Tuesday, December 09, 2008
El culo del mundo
Guns and Roses have a new album out, and by all accounts it's a real turkey. There is one place where it's more or less guaranteed to go down an absolute storm.
Argentina has to be the unluckiest country in the world. It's so unlucky, I can only assume it's been cursed, not unreasonably perhaps, by the spirits of the many thousands of Indians who were massacred at its foundation. You know the way in The Shining, the hotel is built on an old Indian burial ground? That's Argentina. Since then, despite an abundance of natural resources and good-looking women, the corruption of its leaders (more pronounced amongst the political class of any nation, frankly absurd in a country governed by the people Spain didn't want) has kept it more or less in the third world.

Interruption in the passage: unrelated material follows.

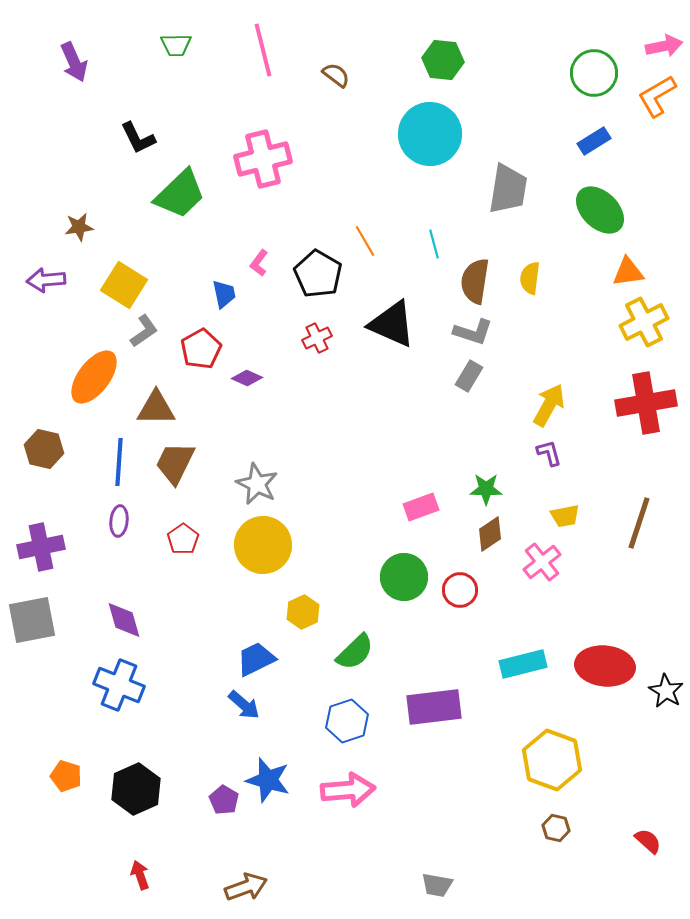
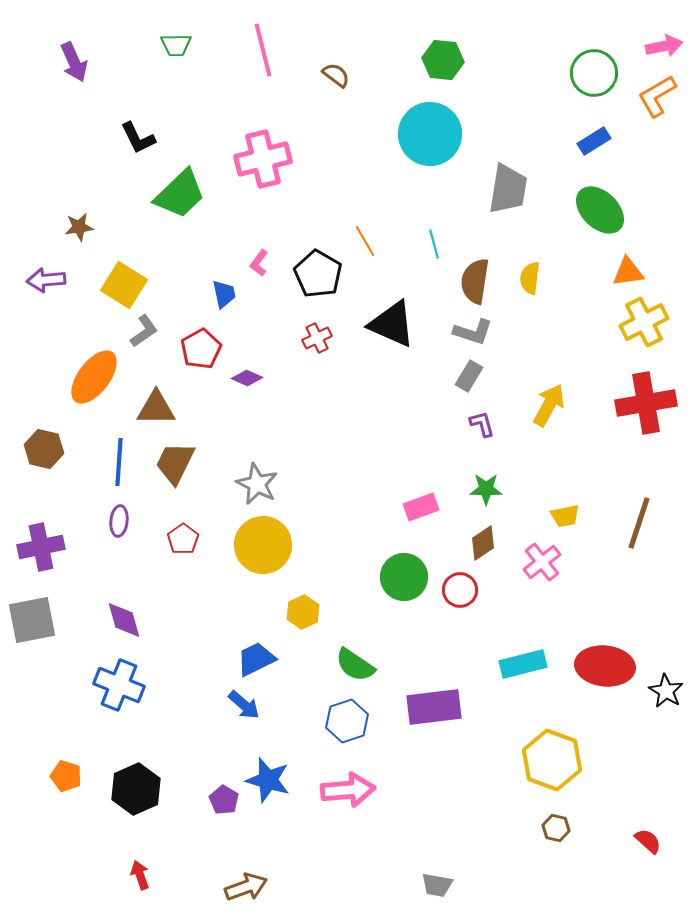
purple L-shape at (549, 453): moved 67 px left, 29 px up
brown diamond at (490, 534): moved 7 px left, 9 px down
green semicircle at (355, 652): moved 13 px down; rotated 78 degrees clockwise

I spent 8 months there in 2003 shortly after the financial collapse, taking advantage of the favourable exchange rate to live out various unpleasant, narcissistic fantasies at a fraction of the normal price. My elation at being able to live like a 19th Century Russian aristocrat for about £30 a week soon gave way to bitterness and depression as I lapsed into chronic alcoholism, without licensing laws, or even the normal laws of economics to hinder my fall. My bad.

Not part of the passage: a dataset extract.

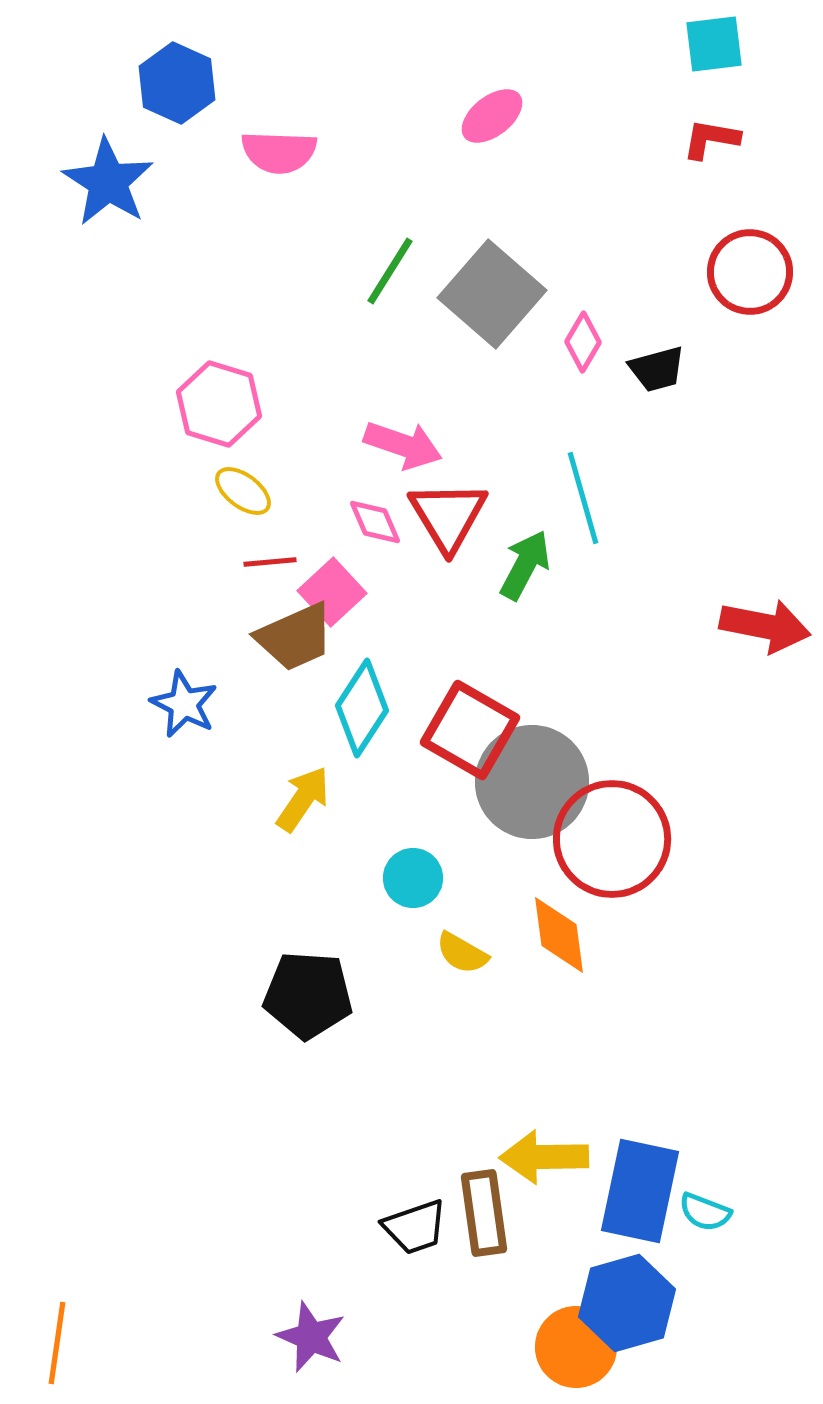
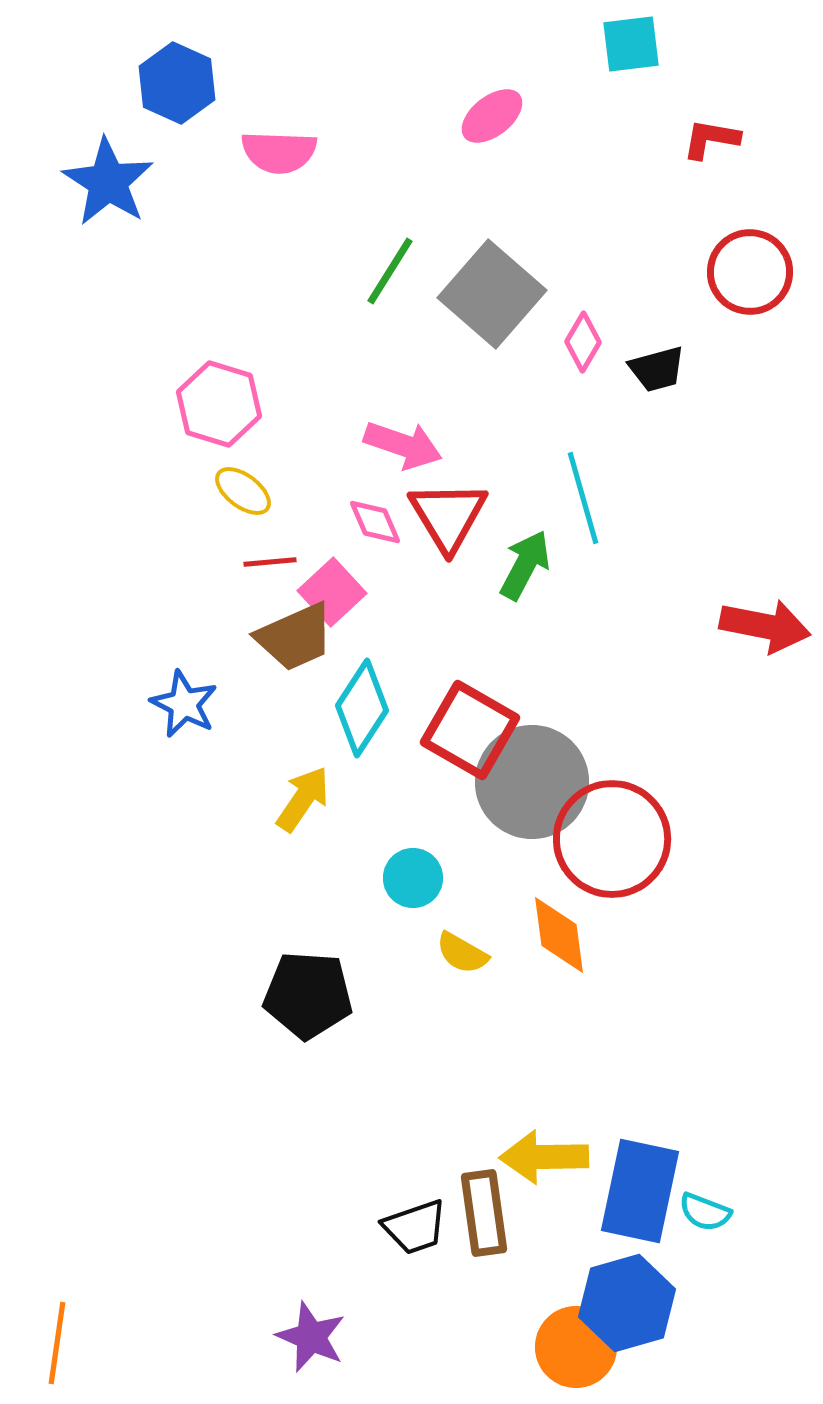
cyan square at (714, 44): moved 83 px left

Anyway, one of the strange things about Argentina was that in 2003 they were still listening to Guns 'n' Roses. Not just like they had November Rain on a mixtape, between Public Enemy and Crass, and had a good old laugh realising that it's sort of hysterically sentimental and therefore fun in a deeply mad way, I mean they were playing it in high street shops and restaurants. All the time. Which means that in 2002 they had been listening to the same three and half albums over and over again for the last 11 years, much like some kind of traumatised young adult, locked in a cellar at the age of 14 with just the tapes in the pockets of their sleeveless denim jacket to entertain them for the next decade.
I did ask my friends "hey, what's with the Axl Rose fixation?" and they'd tell me that oh, Guns 'n' Roses were the first band to play Argentina after the collapse of the brutal military dictatorship that had spent the eighties hoofing intellectuals out of aeroplanes, hence the band has a special meaning for Argentines, associations of freedom and euphoria, rather than just 1/4 mile long stages and spotty metal kids bellowing at a racist in a kilt.
Men in Argentina had mullets, not Shoreditch mullets, but fully-operational mullets. I went to a barbers in Argentina and was given a mullet. Take a moment to imagine my response.
So when people talk about the brave naivety, the unironic viscerality of ads produced by Argentine creatives I always think, well, if you'd spent the first twenty five years or so of your life living in a cave, culturally speaking, you might think that Genesis were pretty hip too.